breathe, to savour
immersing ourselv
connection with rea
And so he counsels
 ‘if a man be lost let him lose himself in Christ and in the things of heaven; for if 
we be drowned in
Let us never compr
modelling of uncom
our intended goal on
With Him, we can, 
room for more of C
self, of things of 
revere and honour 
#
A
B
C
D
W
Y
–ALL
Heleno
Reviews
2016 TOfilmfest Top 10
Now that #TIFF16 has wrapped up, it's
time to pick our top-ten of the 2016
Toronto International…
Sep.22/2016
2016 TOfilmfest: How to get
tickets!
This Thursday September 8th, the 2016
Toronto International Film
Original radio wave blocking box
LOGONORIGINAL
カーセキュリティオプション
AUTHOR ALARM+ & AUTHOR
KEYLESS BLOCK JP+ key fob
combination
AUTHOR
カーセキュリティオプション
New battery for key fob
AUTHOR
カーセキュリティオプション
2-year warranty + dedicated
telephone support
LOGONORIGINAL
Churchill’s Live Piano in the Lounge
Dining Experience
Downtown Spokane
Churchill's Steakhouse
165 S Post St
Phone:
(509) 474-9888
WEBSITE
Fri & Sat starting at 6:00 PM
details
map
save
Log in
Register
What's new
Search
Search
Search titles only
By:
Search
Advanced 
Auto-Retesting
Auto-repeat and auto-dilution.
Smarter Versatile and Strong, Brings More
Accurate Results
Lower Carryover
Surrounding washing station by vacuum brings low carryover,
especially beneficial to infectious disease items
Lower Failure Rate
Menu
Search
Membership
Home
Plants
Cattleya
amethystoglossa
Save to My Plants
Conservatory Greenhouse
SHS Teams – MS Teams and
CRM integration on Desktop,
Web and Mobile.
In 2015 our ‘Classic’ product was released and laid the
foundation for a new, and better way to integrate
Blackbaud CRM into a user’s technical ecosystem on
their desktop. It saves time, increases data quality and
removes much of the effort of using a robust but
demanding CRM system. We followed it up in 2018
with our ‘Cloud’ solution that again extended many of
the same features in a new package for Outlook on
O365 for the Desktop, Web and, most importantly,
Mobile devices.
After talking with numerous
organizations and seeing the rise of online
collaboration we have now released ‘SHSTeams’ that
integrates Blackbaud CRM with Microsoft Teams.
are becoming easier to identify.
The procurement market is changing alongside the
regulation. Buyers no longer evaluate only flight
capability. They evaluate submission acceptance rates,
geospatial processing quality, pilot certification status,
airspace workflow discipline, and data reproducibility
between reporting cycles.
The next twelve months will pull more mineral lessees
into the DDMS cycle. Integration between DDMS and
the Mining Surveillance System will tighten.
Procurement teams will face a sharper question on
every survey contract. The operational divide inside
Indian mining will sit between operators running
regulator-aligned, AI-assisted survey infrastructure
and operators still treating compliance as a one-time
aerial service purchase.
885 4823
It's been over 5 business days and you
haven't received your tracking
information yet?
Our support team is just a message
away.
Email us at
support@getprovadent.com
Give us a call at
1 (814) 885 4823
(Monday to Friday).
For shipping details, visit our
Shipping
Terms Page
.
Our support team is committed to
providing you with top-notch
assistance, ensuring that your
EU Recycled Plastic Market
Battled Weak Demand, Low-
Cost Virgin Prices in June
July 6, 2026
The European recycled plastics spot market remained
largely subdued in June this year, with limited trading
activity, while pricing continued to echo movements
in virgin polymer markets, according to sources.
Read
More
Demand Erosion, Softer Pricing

.....

▸ **Your instructions**: The expected answer is each line of the records above that includes the string "Churchill".

▸ **Output for this exercise**:
Churchill’s Live Piano in the Lounge
Churchill's Steakhouse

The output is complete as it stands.